_Requirement_
Once a line is found to contain "wholesome", copy it out of the listing.

_Source data_
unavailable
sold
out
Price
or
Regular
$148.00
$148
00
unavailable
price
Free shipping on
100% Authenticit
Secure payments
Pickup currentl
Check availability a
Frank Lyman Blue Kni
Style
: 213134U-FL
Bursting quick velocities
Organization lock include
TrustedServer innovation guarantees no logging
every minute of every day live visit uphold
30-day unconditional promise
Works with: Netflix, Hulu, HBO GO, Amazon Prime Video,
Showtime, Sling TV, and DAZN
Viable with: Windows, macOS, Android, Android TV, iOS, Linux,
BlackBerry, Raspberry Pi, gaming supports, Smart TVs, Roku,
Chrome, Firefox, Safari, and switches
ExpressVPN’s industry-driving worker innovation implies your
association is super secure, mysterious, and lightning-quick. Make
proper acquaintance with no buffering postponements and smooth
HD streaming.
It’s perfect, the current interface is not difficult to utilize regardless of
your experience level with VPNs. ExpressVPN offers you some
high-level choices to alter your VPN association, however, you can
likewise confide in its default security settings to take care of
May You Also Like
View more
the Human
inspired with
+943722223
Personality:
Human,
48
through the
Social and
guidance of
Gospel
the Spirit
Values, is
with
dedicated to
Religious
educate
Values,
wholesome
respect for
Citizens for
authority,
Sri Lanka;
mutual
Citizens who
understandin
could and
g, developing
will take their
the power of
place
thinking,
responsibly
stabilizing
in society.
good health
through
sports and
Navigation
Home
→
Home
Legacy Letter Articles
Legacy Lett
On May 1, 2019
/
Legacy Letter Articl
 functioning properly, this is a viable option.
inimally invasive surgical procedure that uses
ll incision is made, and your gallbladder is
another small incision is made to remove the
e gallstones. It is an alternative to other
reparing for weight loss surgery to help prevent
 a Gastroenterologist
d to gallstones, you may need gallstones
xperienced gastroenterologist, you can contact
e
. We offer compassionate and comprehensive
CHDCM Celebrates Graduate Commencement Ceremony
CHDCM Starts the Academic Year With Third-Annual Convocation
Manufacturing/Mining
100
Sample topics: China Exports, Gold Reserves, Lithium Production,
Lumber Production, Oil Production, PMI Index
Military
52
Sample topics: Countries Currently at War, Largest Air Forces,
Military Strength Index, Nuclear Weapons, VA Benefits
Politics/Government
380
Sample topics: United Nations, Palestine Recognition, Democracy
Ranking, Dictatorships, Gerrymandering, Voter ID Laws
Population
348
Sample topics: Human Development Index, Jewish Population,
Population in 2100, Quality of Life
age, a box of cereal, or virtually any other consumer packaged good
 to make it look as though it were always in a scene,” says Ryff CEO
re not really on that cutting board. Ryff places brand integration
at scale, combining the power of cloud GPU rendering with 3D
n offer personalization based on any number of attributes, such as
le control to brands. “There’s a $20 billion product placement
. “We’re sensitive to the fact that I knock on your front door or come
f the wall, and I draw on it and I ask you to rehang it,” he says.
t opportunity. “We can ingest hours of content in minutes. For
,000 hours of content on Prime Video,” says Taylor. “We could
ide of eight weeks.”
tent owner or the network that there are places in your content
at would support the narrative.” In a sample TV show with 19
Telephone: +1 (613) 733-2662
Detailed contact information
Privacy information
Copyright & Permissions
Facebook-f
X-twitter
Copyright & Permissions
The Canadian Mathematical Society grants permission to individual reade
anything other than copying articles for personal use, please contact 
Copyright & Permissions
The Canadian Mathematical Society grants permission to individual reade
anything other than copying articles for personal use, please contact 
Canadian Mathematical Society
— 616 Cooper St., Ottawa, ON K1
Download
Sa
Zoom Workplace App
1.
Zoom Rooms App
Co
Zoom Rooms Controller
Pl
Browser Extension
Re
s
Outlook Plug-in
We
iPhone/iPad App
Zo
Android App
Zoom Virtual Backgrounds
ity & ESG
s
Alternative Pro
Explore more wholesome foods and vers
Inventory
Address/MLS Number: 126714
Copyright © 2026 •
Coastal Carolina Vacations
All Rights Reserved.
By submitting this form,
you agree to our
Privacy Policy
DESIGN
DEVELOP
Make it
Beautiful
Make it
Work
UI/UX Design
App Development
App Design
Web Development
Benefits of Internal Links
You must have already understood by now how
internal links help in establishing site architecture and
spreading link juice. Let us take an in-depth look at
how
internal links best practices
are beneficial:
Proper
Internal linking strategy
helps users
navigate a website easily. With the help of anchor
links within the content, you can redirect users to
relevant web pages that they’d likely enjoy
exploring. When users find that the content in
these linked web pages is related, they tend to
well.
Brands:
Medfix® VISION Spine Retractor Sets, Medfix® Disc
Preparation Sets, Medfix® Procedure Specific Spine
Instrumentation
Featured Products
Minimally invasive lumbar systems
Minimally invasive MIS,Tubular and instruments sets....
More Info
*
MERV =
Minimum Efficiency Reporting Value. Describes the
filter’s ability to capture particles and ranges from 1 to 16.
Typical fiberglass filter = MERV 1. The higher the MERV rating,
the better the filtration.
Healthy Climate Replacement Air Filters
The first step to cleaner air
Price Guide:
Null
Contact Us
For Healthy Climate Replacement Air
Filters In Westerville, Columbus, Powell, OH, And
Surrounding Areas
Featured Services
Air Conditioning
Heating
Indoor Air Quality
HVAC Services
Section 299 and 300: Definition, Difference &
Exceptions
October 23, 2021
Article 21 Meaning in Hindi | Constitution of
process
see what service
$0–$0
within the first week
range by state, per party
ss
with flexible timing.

_Exercise result_
wholesome
Explore more wholesome foods and vers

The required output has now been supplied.